Corriere del Veneto (Padova e Rovigo)
Da argine sanitario alla paura a indumento intimo «La mascherina? La lavo quando comincia a odorare»
La nuova «convivenza» tra obblighi e raccomandazioni
Il bianco ingrassa, le strisce allargano, il nero slancia. «E poi è più comodo e sporca meno». L’attuale collezione autunno-inverno preferisce la mascherina di colore scuro e il virus non fa obiezioni, nera, bianca o a pois tanto ti ammazza lo stesso. Va detto anche che la signora è tutt’altro che frivola, è una donna di casa e, come tutte le donne di casa, pratica, quindi «meglio nera». Al tavolo del bar, davanti ad un cappuccino se l’abbassa e risponde, lo fa alla maniera dei cavalieri medievali con la celata, un segno di riconoscimento cortese che la tradizione militare ha trasmesso al cappello e che ora fanno anche le donne con la mascherina.
La signora spiega che lei la lava una volta ogni due giorni. «Quando me lo ricordo però. In realtà vado a naso, allorché comincia a puzzare la butto in lavatrice. Ci sarebbe anche un metodo per igienizzarla, ma è macchinoso e richiede tempo: la sera andrebbe stesa su una bacinella di liquido disinfettante, fumigata e poi lasciata asciugare al sole».
Lasciata al sole, a naso, alla capacità delle nostre tasche (son pur sempre 0,50 euro al pezzo), in balia delle nostre abitudini igieniche, gli schizzinosi più spesso, altri meno. Ecco, l’indumento intimo oggi più in voga, il più usato (e riusato), di tutti gli orifizi corporei quello destinato a coprire la parte che ci è più cara, è anche quello al quale prestiamo meno attenzione. Non è uno yogurt, non è una mutanda, non ha scadenza scritta né bugiardino da leggere, il presidio medico consigliato dai medici è vago e interpretabile come l’oracolo di Delfi.

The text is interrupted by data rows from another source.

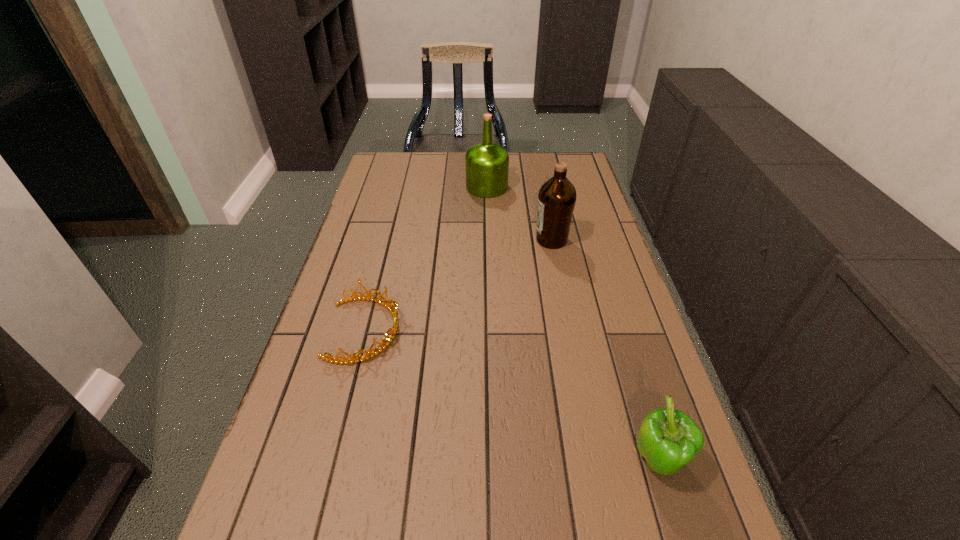 Image resolution: width=960 pixels, height=540 pixels. In order to click on the second object from left to right in this screenshot , I will do `click(487, 163)`.

The width and height of the screenshot is (960, 540). What are the coordinates of `the farthest object` in the screenshot? It's located at (487, 163).

The height and width of the screenshot is (540, 960). I want to click on the second farthest object, so click(x=557, y=196).

The width and height of the screenshot is (960, 540). Identify the location of the third object from left to right. [557, 196].

Image resolution: width=960 pixels, height=540 pixels. What are the coordinates of `the second shortest object` in the screenshot? It's located at (668, 439).

The width and height of the screenshot is (960, 540). I want to click on bell pepper, so click(668, 439).

You are a GUI agent. You are given a task and a screenshot of the screen. Output one action in this format:
    pyautogui.click(x=<x>, y=<y>)
    Task: Click on the leftmost object
    
    Given the screenshot: What is the action you would take?
    pyautogui.click(x=390, y=307)

Locate an element on the screen. This screenshot has width=960, height=540. the third farthest object is located at coordinates (390, 307).

Locate an element on the screen. The height and width of the screenshot is (540, 960). vacant space located 0.230m on the right of the second object from left to right is located at coordinates (572, 187).

Where is `vacant space located on the label of the third object from left to right`? vacant space located on the label of the third object from left to right is located at coordinates (475, 240). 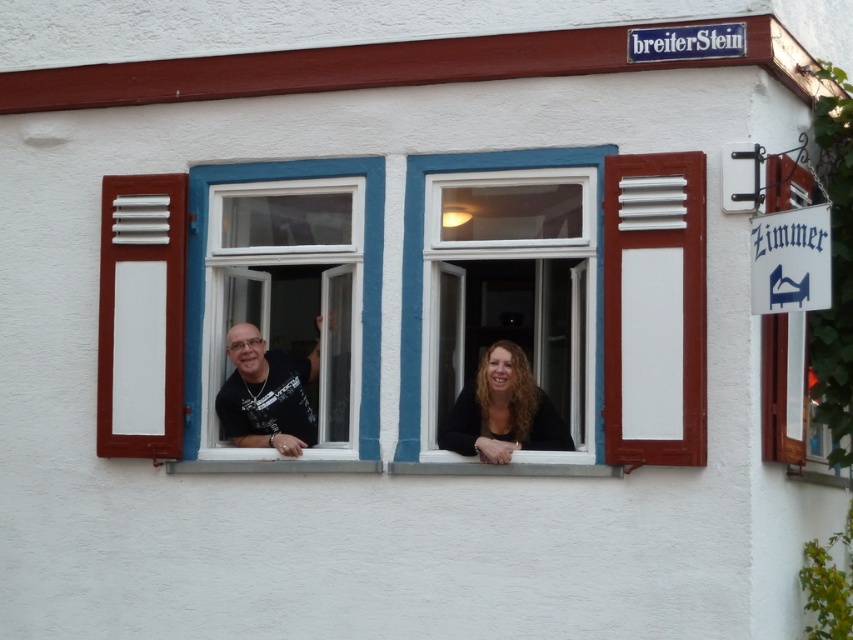 You are standing in front of the building and want to touch both the white plastic window at center and the white wooden signboard at right. Which object can you reach first without moving your position?

The white plastic window at center is closer to you than the white wooden signboard at right, so you can reach the white plastic window at center first without moving your position.

You are standing in front of the building and notice the white painted wood at right and the matte black shirt at center. Which object is positioned higher relative to the other?

The white painted wood at right is located above the matte black shirt at center, so it is positioned higher.

You are standing in front of a building with a white facade and red trim. You notice a point marked at coordinates (654, 308). Based on the scene description, what material does this point correspond to?

The point corresponds to white painted wood at right. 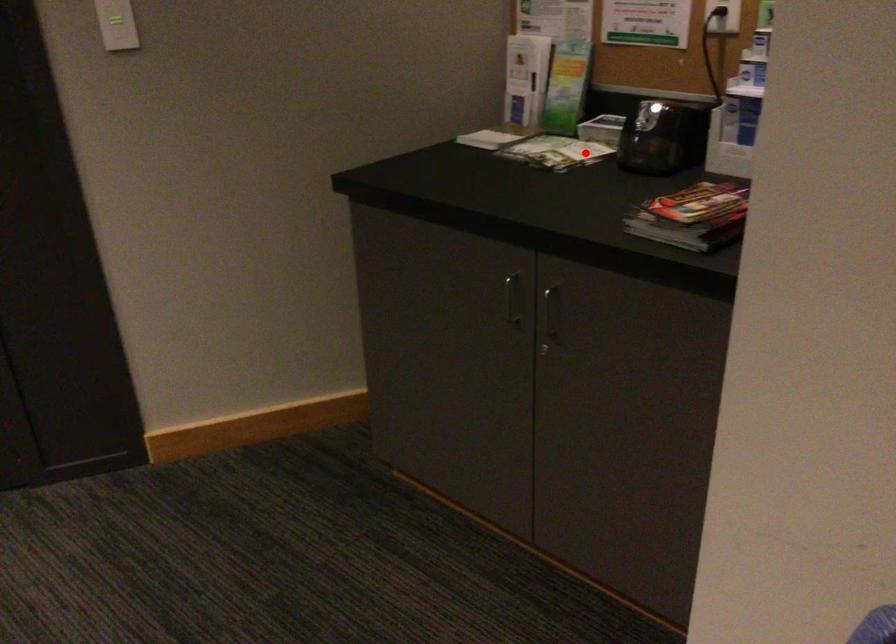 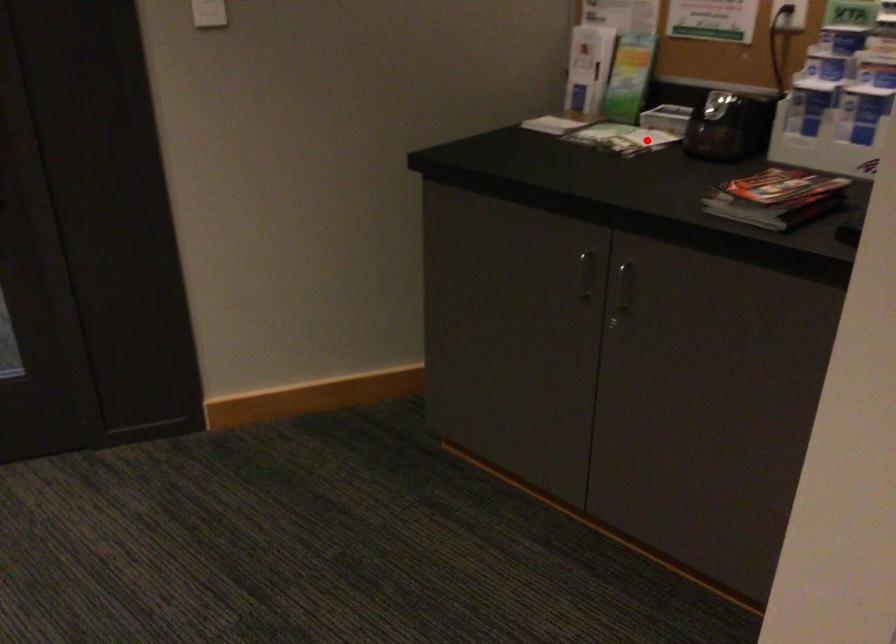 I am providing you with two images of the same scene from different viewpoints. A red point is marked on the first image and another point is marked on the second image. Are the points marked in image1 and image2 representing the same 3D position?

Yes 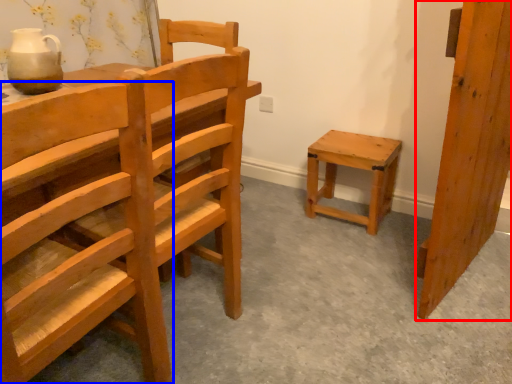 Question: Among these objects, which one is farthest to the camera, wood (highlighted by a red box) or chair (highlighted by a blue box)?

Choices:
 (A) wood
 (B) chair

Answer: (A) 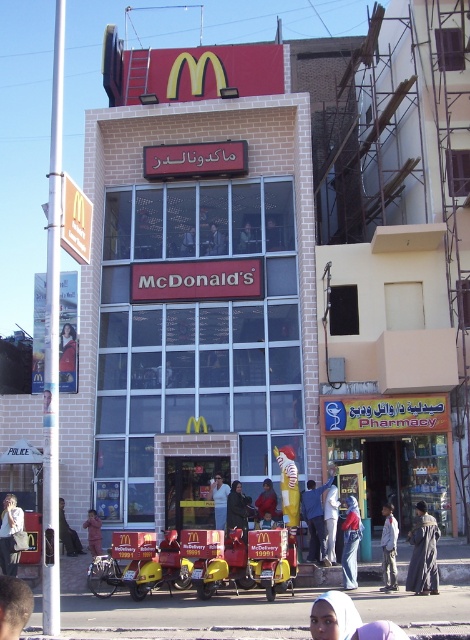 Who is positioned more to the left, blue denim jeans at center or red fabric person at lower left?

From the viewer's perspective, red fabric person at lower left appears more on the left side.

Who is higher up, blue denim jeans at center or red fabric person at lower left?

Positioned higher is blue denim jeans at center.

Does point (310, 515) lie behind point (94, 512)?

No, it is not.

Identify the location of blue denim jeans at center. The image size is (470, 640). (314, 520).

Which is more to the right, blue denim jeans at center or dark brown leather jacket at lower left?

blue denim jeans at center

Is the position of blue denim jeans at center more distant than that of dark brown leather jacket at lower left?

No, it is in front of dark brown leather jacket at lower left.

Which is in front, point (319, 541) or point (62, 538)?

Point (319, 541) is more forward.

This screenshot has width=470, height=640. What are the coordinates of `blue denim jeans at center` in the screenshot? It's located at (314, 520).

Does dark brown textured robe at lower right appear under denim jeans at lower center?

No, dark brown textured robe at lower right is not below denim jeans at lower center.

Does point (427, 556) lie in front of point (361, 529)?

That is True.

Describe the element at coordinates (423, 554) in the screenshot. I see `dark brown textured robe at lower right` at that location.

This screenshot has width=470, height=640. In order to click on dark brown textured robe at lower right in this screenshot , I will do `click(423, 554)`. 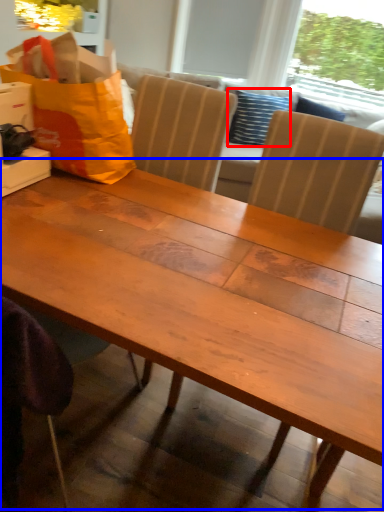 Question: Which object is closer to the camera taking this photo, pillow (highlighted by a red box) or table (highlighted by a blue box)?

Choices:
 (A) pillow
 (B) table

Answer: (B) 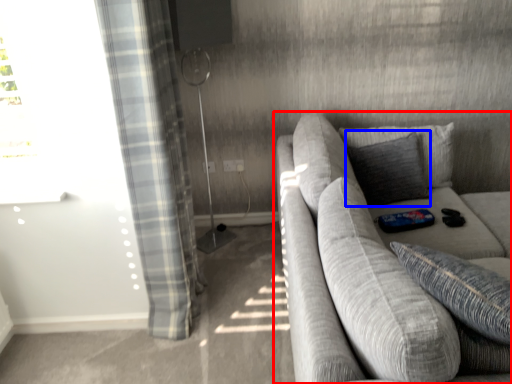 Question: Among these objects, which one is farthest to the camera, studio couch (highlighted by a red box) or pillow (highlighted by a blue box)?

Choices:
 (A) studio couch
 (B) pillow

Answer: (B) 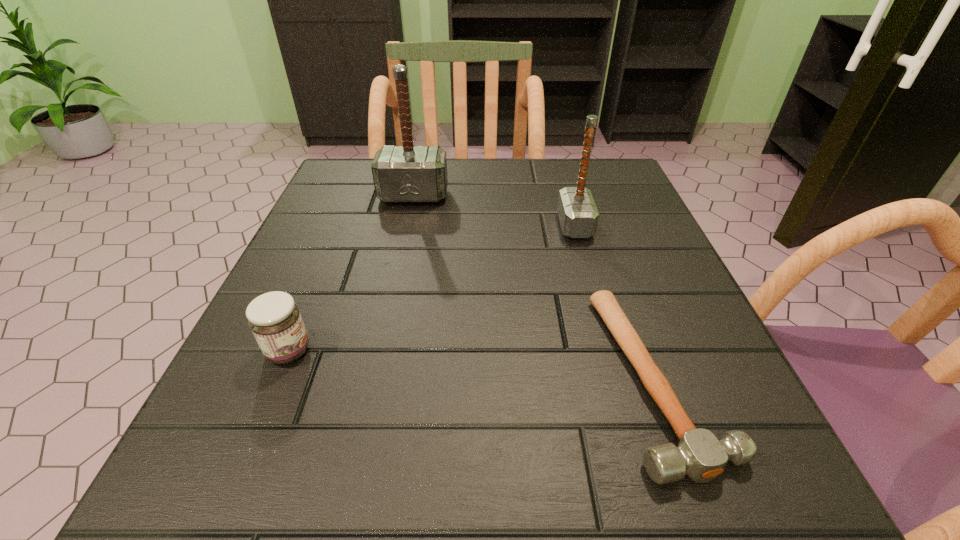 I want to click on the third object from right to left, so click(x=405, y=174).

You are a GUI agent. You are given a task and a screenshot of the screen. Output one action in this format:
    pyautogui.click(x=<x>, y=<y>)
    Task: Click on the leftmost hammer
    The height and width of the screenshot is (540, 960).
    Given the screenshot: What is the action you would take?
    pyautogui.click(x=405, y=174)

I want to click on the second tallest object, so click(578, 215).

This screenshot has width=960, height=540. In order to click on the second nearest hammer in this screenshot , I will do `click(578, 215)`.

Find the location of a particular element. Image resolution: width=960 pixels, height=540 pixels. the leftmost object is located at coordinates (274, 318).

Find the location of a particular element. This screenshot has width=960, height=540. the second shortest object is located at coordinates (274, 318).

Image resolution: width=960 pixels, height=540 pixels. I want to click on the shortest hammer, so click(x=699, y=454).

The height and width of the screenshot is (540, 960). I want to click on the nearest hammer, so click(699, 454).

Where is `free space located on the right of the farthest object`? This screenshot has height=540, width=960. free space located on the right of the farthest object is located at coordinates (492, 196).

At what (x,y) coordinates should I click in order to perform the action: click on vacant space positioned on the striking surface of the second nearest hammer. Please return your answer as a coordinate pair (x, y). Looking at the image, I should click on (495, 226).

L’invito del rieletto governatore Luca Zaia ad indossarlo sempre, anche all’aperto (in altre regioni e città è riscattato l’obbligo) , arriva delicato e liberale, adattabile alle nostre personali sensibilità, in strada la mascherina è consigliata ma non prescritta, raccomandata ma non obbligata. L’intimo resta personale e, fintanto che dura, siamo liberi di aprire il cassetto e metterci quello che vogliamo, come di cambiarlo. C’è della castità nelle mascherine e c’è dell’esibizionismo, c’è anche del fetish, copre la paura e l’attizza, difende dal contagio e ne diffonde la notizia. Ecco perché va iscritta a pieno titolo nella categoria dell’abbigliamento intimo, sottospecie del “lo mostro”. Liberi di levarcela, tenuti a mostrarla secondo i luoghi e le situazioni, di cambiarla quando puzza o di odorarcela, di farne a meno nelle riunioni di famiglia come di imporla e cacciare dal tram chi non ce l’ha. Ci ha reso dimentichi e responsabili. A seconda, perché la mascherina non è una solo una legge, è una convenzione sociale.
Per dire che ci sono luoghi e luoghi, posti in cui le strade del consentito e dell’obbligatorio non si incontrano per disegnare una mappa comportamentale che solo noi conosciamo e dove il legislatore non arriva. E la regola dell’intimo, figurarsi chi può dirci quando cambiarci di mascherina.